PEACEAnimals September Newsletter: Checking Out the Crocodiles at Boca Negra
Gretchen DeWitt - PEACEAnimals

September 24, 2017

CROCODILES! Very recently, a large crocodile was caught in the marina, transported to the Ameca River and released there. A year or two ago, a chocolate Lab wearing a red collar had jumped into the water after a ball at the marina and was taken under by a crocodile. Horrified onlookers watched and filmed the crocodile as it swam leisurely between yachts and sailboats for two hours with the dog in its jaws. A few weeks ago, a fisherman up to his ankles in the Ameca River was grabbed by a crocodile and drowned. His body showed marks of having been bitten by a crocodile. Crocodiles are protected here, and as a result, have no fear of humans.
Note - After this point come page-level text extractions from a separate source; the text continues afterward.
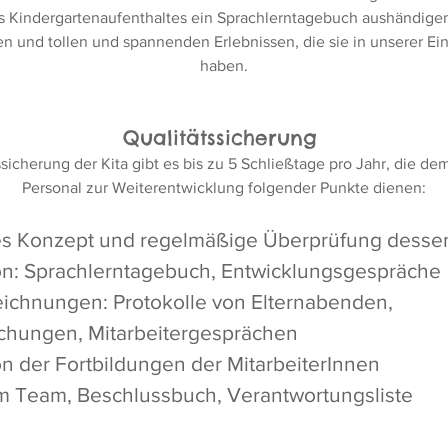
s Kindergartenaufenthaltes ein Sprachlerntagebuch aushändigen
n und tollen und spannenden Erlebnissen, die sie in unserer E
haben.
Qualitätssicherung
ssicherung der Kita gibt es bis zu 5 Schließtage pro Jahr, die 
Personal zur Weiterentwicklung folgender Punkte dienen:
s Konzept und regelmäßige Überprüfung desse
n: Sprachlerntagebuch, Entwicklungsgespräche
eichnungen: Protokolle von Elternabenden,
chungen, Mitarbeitergesprächen
 der Fortbildungen der MitarbeiterInnen
m Team, Beschlussbuch, Verantwortungsliste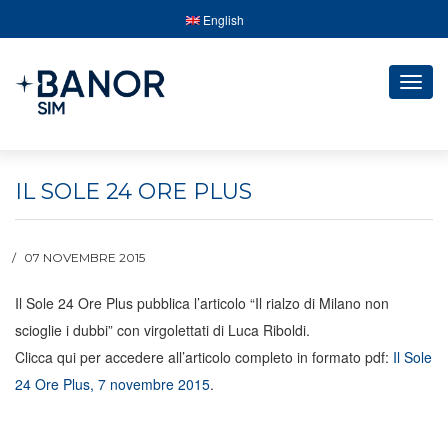
English
Togg
navig
IL SOLE 24 ORE PLUS
07 NOVEMBRE 2015
Il Sole 24 Ore Plus pubblica l’articolo “Il rialzo di Milano non
scioglie i dubbi” con virgolettati di Luca Riboldi.
Clicca qui per accedere all’articolo completo in formato pdf:
Il Sole
24 Ore Plus, 7 novembre 2015
.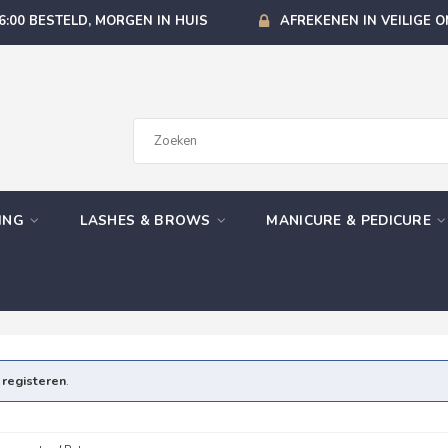
6:00 BESTELD, MORGEN IN HUIS
AFREKENEN IN VEILIGE 
GING
LASHES & BROWS
MANICURE & PEDICURE
e
registeren
.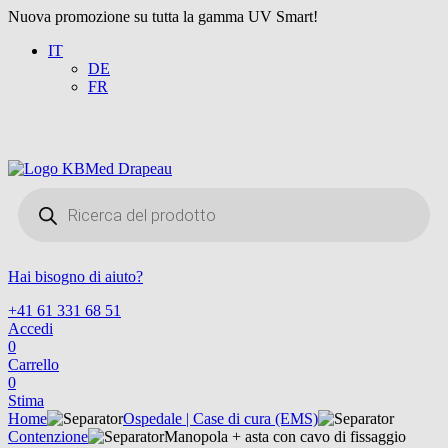
Nuova promozione su tutta la gamma UV Smart!
IT
DE
FR
Products
search
Hai bisogno di aiuto?
+41 61 331 68 51
Accedi
0
Carrello
0
Stima
Home
Ospedale | Case di cura (EMS)
Contenzione
Manopola + asta con cavo di fissaggio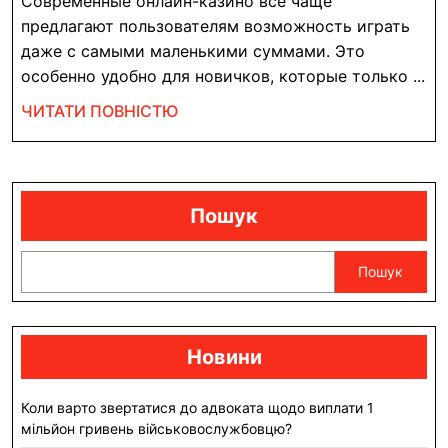
Казино:
Современные онлайн-казино всё чаще
игры
предлагают пользователям возможность играть
с
даже с самыми маленькими суммами. Это
особенно удобно для новичков, которые только ...
минимальной
ставкой
ЧИТАТИ
ЧИТАТИ ПОВНІСТЮ
ПОВНІСТЮ
Пошук
Пошук
Новини
Коли варто звертатися до адвоката щодо виплати 1
мільйон гривень військовослужбовцю?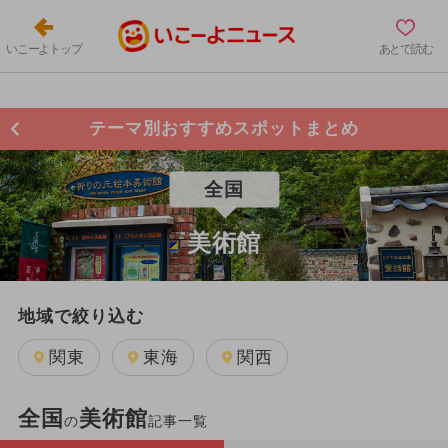
いこーよトップ
あとで読む
テーマ別おすすめスポットまとめ
全国
美術館
地域で絞り込む
関東
東海
関西
全国
美術館
の
記事一覧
At Boca Negra Beach close to the airport, there is a large lagoon filled with crocodiles. All one had to do to see them in the past was go to the tree-lined edge of the lagoon and move a tree branch back and forth in the water for a couple of minutes. This would signal that a bird, dog, raccoon or other small mammal could be in the water. Across the lagoon and at first looking like a log or a large piece of driftwood, one would almost immediately see a crocodile approaching. And then a couple more would glide silently to the place where the water was being disturbed. This was the time to return to the beach.

Boca Negra is a very long, often windswept beach, marked by black rocks reaching out in the water in the middle of it. During turtle egg-laying season, there is usually a camp set up for a turtle study group from the University of Guadalajara.

Last week I took our dogs for an afternoon walk at Boca Negra. Due to continued rains, the edge of the lagoon has moved further up on the sandy beach. There is now a fence in place in front of the narrow dirt path to the lagoon and next to the old warning signs. There is no fence in front the beach where the lagoon has extended. As the dogs approached the edge of the new perimeter of the lagoon, I shouted anxiously at them to come back.

It´s a very short distance now across the sand from the lagoon to the edge of the bay, and as the water isn´t clear at Boca Negra, I choose not to swim. Crocodiles have glands in their tongues that alligators don´t have. These special glands excrete excess salt from their bodies, which means they can spend up to several weeks in sea water.